At least 100,000 people have been killed in the conflict, which started in March 2011 with protests against four decades of Assad family rule.

US Secretary of State John Kerry said on Sunday that tests showed sarin nerve gas was fired on rebel-held areas on August 21.

Mr Ja’afari said Mr Kerry had “adopted old stories fabricated by terrorists” based on fake photos from the internet.

Meanwhile Russian MPs will urge the US Congress not to approve any military strikes, the speaker of the upper house of parliament told President Vladimir Putin on Monday.

“I think if we manage to establish a dialogue with our partners in the US Congress… we could possibly better understand each other, and we hope that the US Congress will occupy a balanced position in the end and, without strong arguments in place… will not support the proposal on use of force in Syria,” Valentina Matviyenko said.

‘Sarin and mustard gas’

French Prime Minister Jean-Marc Ayrault met parliamentary on Monday to discuss the crisis and share with them French intelligence on the 21 August chemical attack.

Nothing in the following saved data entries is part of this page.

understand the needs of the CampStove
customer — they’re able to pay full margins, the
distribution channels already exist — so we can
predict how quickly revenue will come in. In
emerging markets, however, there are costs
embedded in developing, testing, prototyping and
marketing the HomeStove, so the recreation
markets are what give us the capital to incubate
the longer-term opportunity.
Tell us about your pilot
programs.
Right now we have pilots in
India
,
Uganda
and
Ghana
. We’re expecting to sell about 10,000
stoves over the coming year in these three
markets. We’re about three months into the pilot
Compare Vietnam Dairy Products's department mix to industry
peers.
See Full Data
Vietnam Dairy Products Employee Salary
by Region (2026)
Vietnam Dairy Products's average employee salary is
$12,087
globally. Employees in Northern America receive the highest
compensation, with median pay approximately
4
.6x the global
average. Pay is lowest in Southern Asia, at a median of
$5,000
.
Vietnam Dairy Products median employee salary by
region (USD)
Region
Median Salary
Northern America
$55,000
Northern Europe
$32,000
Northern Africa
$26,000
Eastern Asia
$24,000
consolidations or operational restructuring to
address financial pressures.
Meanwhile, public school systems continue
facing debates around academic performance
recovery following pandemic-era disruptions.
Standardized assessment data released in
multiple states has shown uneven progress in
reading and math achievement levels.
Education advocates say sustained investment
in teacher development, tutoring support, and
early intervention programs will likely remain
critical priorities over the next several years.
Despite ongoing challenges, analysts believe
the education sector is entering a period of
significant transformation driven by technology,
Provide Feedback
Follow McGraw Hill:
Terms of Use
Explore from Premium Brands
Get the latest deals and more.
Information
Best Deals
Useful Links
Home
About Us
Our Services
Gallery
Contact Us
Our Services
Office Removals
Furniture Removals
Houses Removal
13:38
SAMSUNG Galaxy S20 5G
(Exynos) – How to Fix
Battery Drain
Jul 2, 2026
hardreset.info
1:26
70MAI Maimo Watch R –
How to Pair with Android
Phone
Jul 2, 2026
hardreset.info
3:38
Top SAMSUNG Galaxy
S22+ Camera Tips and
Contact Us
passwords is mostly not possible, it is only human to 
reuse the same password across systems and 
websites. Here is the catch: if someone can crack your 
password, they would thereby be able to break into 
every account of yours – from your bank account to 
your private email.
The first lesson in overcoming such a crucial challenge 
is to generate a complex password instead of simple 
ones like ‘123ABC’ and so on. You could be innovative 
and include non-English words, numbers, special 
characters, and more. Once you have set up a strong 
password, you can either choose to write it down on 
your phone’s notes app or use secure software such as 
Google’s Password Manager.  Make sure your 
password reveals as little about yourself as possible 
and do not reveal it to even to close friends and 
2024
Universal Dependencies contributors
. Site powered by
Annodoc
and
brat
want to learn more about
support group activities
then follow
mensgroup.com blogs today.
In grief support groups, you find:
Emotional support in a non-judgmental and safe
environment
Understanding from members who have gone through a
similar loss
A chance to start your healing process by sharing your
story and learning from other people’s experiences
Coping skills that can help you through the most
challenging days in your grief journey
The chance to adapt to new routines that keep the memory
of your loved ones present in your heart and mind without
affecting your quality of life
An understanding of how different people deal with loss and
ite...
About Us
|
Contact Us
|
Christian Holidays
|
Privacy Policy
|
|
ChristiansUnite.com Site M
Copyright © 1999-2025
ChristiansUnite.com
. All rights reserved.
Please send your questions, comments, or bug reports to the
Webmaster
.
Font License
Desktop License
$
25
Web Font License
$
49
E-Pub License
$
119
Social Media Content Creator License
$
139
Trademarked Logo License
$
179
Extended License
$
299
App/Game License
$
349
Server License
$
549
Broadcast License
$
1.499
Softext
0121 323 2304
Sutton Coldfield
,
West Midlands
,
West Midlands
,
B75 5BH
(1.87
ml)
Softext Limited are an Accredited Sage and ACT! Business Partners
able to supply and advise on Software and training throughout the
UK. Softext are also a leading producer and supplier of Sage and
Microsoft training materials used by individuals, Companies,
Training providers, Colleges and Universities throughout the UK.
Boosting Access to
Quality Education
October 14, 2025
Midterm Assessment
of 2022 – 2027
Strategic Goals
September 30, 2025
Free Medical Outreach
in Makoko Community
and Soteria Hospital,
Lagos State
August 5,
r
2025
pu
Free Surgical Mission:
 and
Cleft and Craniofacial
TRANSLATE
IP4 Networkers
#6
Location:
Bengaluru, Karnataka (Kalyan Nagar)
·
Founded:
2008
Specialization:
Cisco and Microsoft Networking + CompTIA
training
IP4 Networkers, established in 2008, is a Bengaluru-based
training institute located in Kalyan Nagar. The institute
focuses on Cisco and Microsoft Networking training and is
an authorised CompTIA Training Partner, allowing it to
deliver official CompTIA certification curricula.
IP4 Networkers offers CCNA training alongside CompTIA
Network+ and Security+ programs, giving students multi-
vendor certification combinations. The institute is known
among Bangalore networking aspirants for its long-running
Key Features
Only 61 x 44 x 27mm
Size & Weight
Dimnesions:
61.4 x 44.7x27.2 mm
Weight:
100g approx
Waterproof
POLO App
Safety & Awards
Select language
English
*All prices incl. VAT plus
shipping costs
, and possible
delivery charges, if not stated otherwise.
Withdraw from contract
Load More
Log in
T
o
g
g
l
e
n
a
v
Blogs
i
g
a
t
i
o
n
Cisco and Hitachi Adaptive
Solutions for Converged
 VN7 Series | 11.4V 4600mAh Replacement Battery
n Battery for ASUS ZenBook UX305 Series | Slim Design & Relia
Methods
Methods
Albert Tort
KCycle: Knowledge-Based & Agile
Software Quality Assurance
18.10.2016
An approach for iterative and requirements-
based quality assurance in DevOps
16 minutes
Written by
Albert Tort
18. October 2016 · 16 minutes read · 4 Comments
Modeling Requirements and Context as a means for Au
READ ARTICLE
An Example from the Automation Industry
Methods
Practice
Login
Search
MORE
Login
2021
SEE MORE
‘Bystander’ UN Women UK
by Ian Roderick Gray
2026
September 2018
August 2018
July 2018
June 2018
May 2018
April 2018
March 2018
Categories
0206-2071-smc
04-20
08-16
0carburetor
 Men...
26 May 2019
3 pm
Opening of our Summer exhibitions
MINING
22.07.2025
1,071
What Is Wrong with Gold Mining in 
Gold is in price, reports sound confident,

Foreign affairs committee chief Elisabeth Guigou told France Info that French intelligence pointed to Assad’s forces being behind the attack.

A declassified document from French intelligence services, published by weekly newspaper Le Journal du Dimanche, and confirmed as legitimate by a government official, detailed Syria’s chemical weapons arsenal, which it said included sarin, VX nerve agent and mustard gas.

The document described Syria’s chemical arsenal as one of the world’s largest, amounting to 1,000 tonnes, and that Syrian scientists had been developing it since the 1980s to enable Damascus to create an autonomous and massive national production programme.

However, French President Francois Hollande’s demands for military action have been criticised in France, after the British parliament voted against carrying out punitive strikes and President Obama said he would seek the approval of Congress.

President Hollande is the army commander in chief under the French constitution and empowered to order an intervention.

I don’t see that holding a vote would make any sense politically Elisabeth Guigou

His sole obligation is to inform parliament within three days of action starting. Only if it were to last more than four months would he be obliged to seek parliamentary approval for it to continue.

With opinion polls showing up to two-thirds of the public would oppose an intervention in Syria, however, several conservative, centrist and green politicians called over the weekend for France to hold a special parliamentary vote.

“In a complicated situation like this, we need to stick to principles, in other words the constitution, which does not oblige the president to hold a vote, nor even a debate,” Ms Guigou, a veteran of the ruling Socialist Party, told France Info radio.

“I don’t see that holding a vote would make any sense politically,” she said, noting France would be left in an impossible situation were parliament to vote in favour of action and then the US Congress to vote against.

Parliament is due to debate the Syria crisis on Wednesday. Conservative former prime minister Francois Fillon and veteran centrist politician Francois Bayrou were among those who say a vote should also be scheduled.

The last time parliament held such a vote was in 1991 when then-Socialist president Francois Mitterrand sought its support for his decision to join the US-led coalition in the Gulf War.

Obama turns to Congress

Meanwhile dozens of Congressmen in the US cut short their holidays on Sunday for an afternoon intelligence briefing on Syria with President Obama’s national security team.

When they emerged nearly three hours later, there was no immediate sign that the many sceptics in Congress had changed their minds. Many questioned the broad nature of the measure President Obama is seeking, suggesting it needed to be narrowed.

“I am very concerned about taking America into another war against a country that hasn’t attacked us,” said Representative Janice Hahn, a California Democrat.

On the way out of the briefing, she said the participants appeared “evenly divided” on whether to give Obama approval.

Most seemed convinced that Syria had engaged in chemical warfare.

“The searing image of babies lined up dead, that’s what I can’t get out of my mind right now,” Democratic Representative Debbie Wasserman Schultz said after the closed-door briefing.